Items from a data source
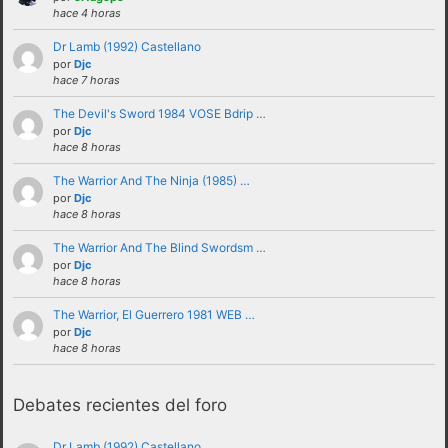
hace 4 horas
Dr Lamb (1992) Castellano
por
Djc
hace 7 horas
The Devil's Sword 1984 VOSE Bdrip …
por
Djc
hace 8 horas
The Warrior And The Ninja (1985) …
por
Djc
No se debe insultar a ningún usuario bajo
hace 8 horas
ninguna circunstancia. Se puede criticar,
The Warrior And The Blind Swordsm …
discutir e intercambiar opiniones sin
por
Djc
hace 8 horas
necesidad de recurrir al insulto.
No se debe hacer apología de la violencia, ni
The Warrior, El Guerrero 1981 WEB …
por
Djc
de forma verbal ni mostrando insignias,
hace 8 horas
banderas o similares que puedan
interpretarse como tales.
Debates recientes del foro
No trasladar a los foros discusiones a nivel
personal con otros usuarios.Estas deben ser
Dr Lamb (1992) Castellano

**WHAT THE EXERCISE ASKS:**
The result should be a verbatim copy of the data, free of pictures.

**ANSWER SECTION:**
hace 4 horas
Dr Lamb (1992) Castellano
por
Djc
hace 7 horas
The Devil's Sword 1984 VOSE Bdrip …
por
Djc
hace 8 horas
The Warrior And The Ninja (1985) …
por
Djc
No se debe insultar a ningún usuario bajo
hace 8 horas
ninguna circunstancia. Se puede criticar,
The Warrior And The Blind Swordsm …
discutir e intercambiar opiniones sin
por
Djc
hace 8 horas
necesidad de recurrir al insulto.
No se debe hacer apología de la violencia, ni
The Warrior, El Guerrero 1981 WEB …
por
Djc
de forma verbal ni mostrando insignias,
hace 8 horas
banderas o similares que puedan
interpretarse como tales.
Debates recientes del foro
No trasladar a los foros discusiones a nivel
personal con otros usuarios.Estas deben ser
Dr Lamb (1992) Castellano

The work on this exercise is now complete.